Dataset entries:
- - - - -
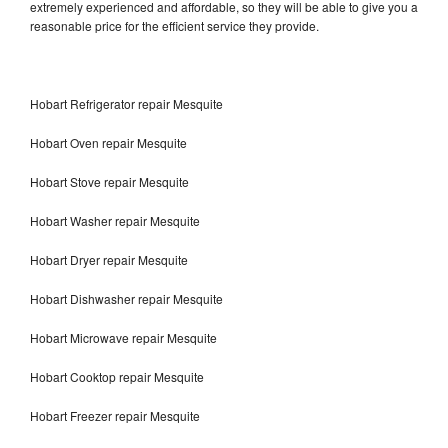
extremely experienced and affordable, so they will be able to give you a
reasonable price for the efficient service they provide.
Hobart Refrigerator repair Mesquite
Hobart Oven repair Mesquite
Hobart Stove repair Mesquite
Hobart Washer repair Mesquite
Hobart Dryer repair Mesquite
Hobart Dishwasher repair Mesquite
Hobart Microwave repair Mesquite
Hobart Cooktop repair Mesquite
Hobart Freezer repair Mesquite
- - - - -
» Your task
Among the entries above, determine how many lines contain "Hobart", then output only that number.

» Task result
9